--- DATASET Enclosed Below ---
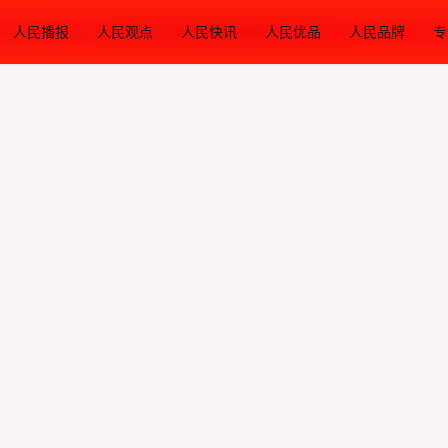
人民播报
人民观点
人民快讯
人民优品
人民品牌
专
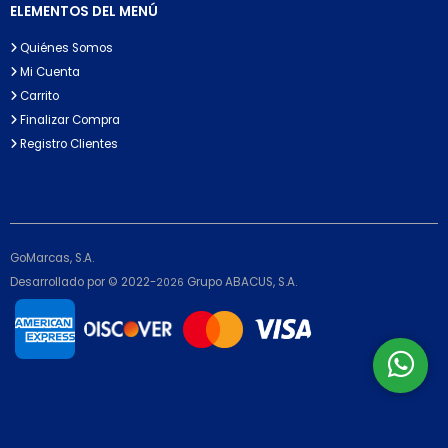
ELEMENTOS DEL MENÚ
Quiénes Somos
Mi Cuenta
Carrito
Finalizar Compra
Registro Clientes
GoMarcas, S.A.
Desarrollado por © 2022-
Grupo ABACUS, S.A.
2026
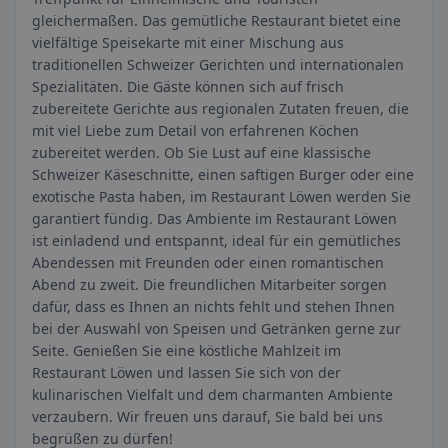
gleichermaßen. Das gemütliche Restaurant bietet eine
vielfältige Speisekarte mit einer Mischung aus
traditionellen Schweizer Gerichten und internationalen
Spezialitäten. Die Gäste können sich auf frisch
zubereitete Gerichte aus regionalen Zutaten freuen, die
mit viel Liebe zum Detail von erfahrenen Köchen
zubereitet werden. Ob Sie Lust auf eine klassische
Schweizer Käseschnitte, einen saftigen Burger oder eine
exotische Pasta haben, im Restaurant Löwen werden Sie
garantiert fündig. Das Ambiente im Restaurant Löwen
ist einladend und entspannt, ideal für ein gemütliches
Abendessen mit Freunden oder einen romantischen
Abend zu zweit. Die freundlichen Mitarbeiter sorgen
dafür, dass es Ihnen an nichts fehlt und stehen Ihnen
bei der Auswahl von Speisen und Getränken gerne zur
Seite. Genießen Sie eine köstliche Mahlzeit im
Restaurant Löwen und lassen Sie sich von der
kulinarischen Vielfalt und dem charmanten Ambiente
verzaubern. Wir freuen uns darauf, Sie bald bei uns
begrüßen zu dürfen!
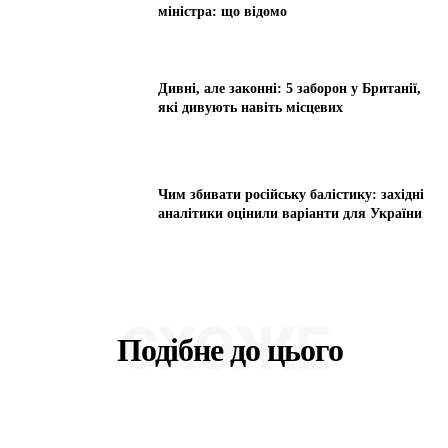
міністра: що відомо
Дивні, але законні: 5 заборон у Британії,
які дивують навіть місцевих
Чим збивати російську балістику: західні
аналітики оцінили варіанти для України
СХОЖЕ
Подібне до цього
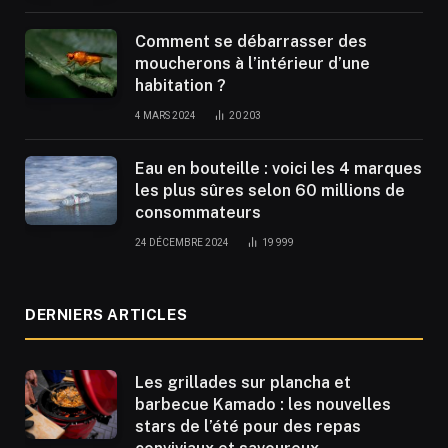
Comment se débarrasser des
moucherons à l’intérieur d’une
habitation ?
4 MARS 2024
20 203
Eau en bouteille : voici les 4 marques
les plus sûres selon 60 millions de
consommateurs
24 DÉCEMBRE 2024
19 999
DERNIERS ARTICLES
Les grillades sur plancha et
barbecue Kamado : les nouvelles
stars de l’été pour des repas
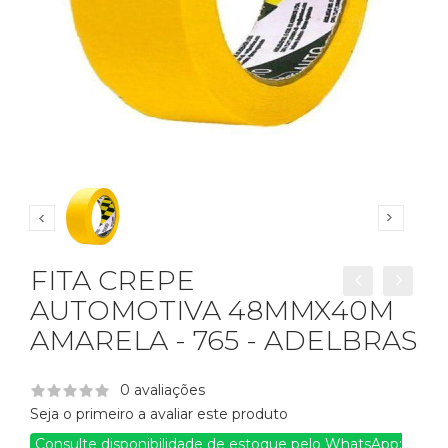
FITA CREPE
AUTOMOTIVA 48MMX40M
AMARELA - 765 - ADELBRAS
0 avaliações
Seja o primeiro a avaliar este produto
Consulte disponibilidade de estoque pelo WhatsApp:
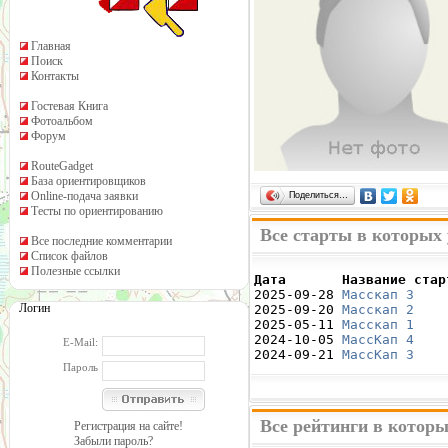
Главная
Поиск
Контакты
Гостевая Книга
Фотоальбом
Форум
RouteGadget
База ориентировщиков
Online-подача заявки
Поделиться…
Тесты по ориентированию
Все старты в которых 
Все последние комментарии
Список файлов
Полезные ссылки
Дата       Название стар

2025-09-28 
Масскап 3
    
Логин
2025-09-20 
Масскап 2
    
2025-05-11 
Масскап 1
    
2024-10-05 
МассКап 4
    
E-Mail:
2024-09-21 
МассКап 3
    
Пароль
Все рейтинги в которы
Регистрация на сайте!
Забыли пароль?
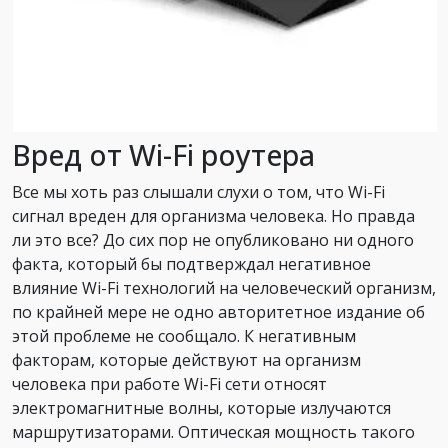
Вред от Wi-Fi роутера
Все мы хоть раз слышали слухи о том, что Wi-Fi
сигнал вреден для организма человека. Но правда
ли это все? До сих пор не опубликовано ни одного
факта, который бы подтверждал негативное
влияние Wi-Fi технологий на человеческий организм,
по крайней мере не одно авторитетное издание об
этой проблеме не сообщало. К негативным
факторам, которые действуют на организм
человека при работе Wi-Fi сети относят
электромагнитные волны, которые излучаются
маршрутизаторами. Оптическая мощность такого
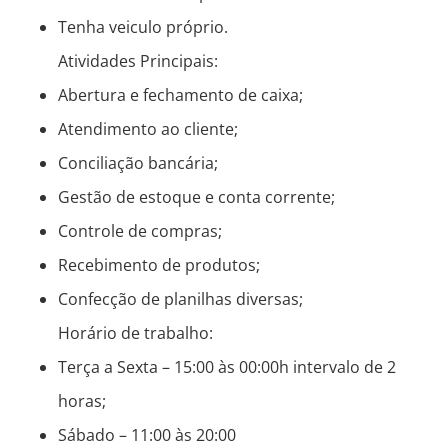
Tenha veiculo próprio.
Atividades Principais:
Abertura e fechamento de caixa;
Atendimento ao cliente;
Conciliação bancária;
Gestão de estoque e conta corrente;
Controle de compras;
Recebimento de produtos;
Confecção de planilhas diversas;
Horário de trabalho:
Terça a Sexta – 15:00 às 00:00h intervalo de 2
horas;
Sábado – 11:00 às 20:00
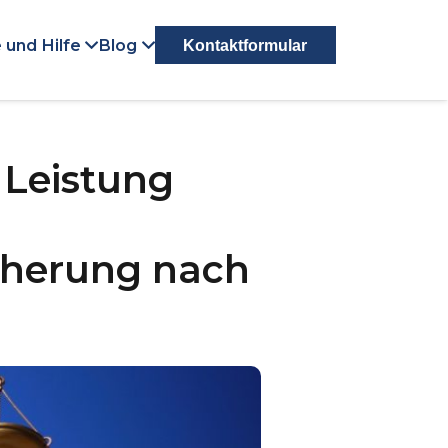
 und Hilfe
Blog
Kontaktformular
 Leistung
icherung nach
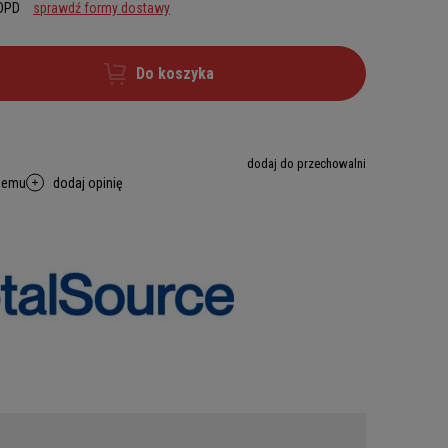
 DPD
sprawdź formy dostawy
Do koszyka
dodaj do przechowalni
memu
dodaj opinię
--- End of Enclosed DATASET ---
▸ **WHAT YOU ARE ASKED TO DO**:
Some of the data mentions "einen". Copy every line where it does.

▸ **RESPONSE FOR THIS EXERCISE**:
Schweizer Käseschnitte, einen saftigen Burger oder eine
Abendessen mit Freunden oder einen romantischen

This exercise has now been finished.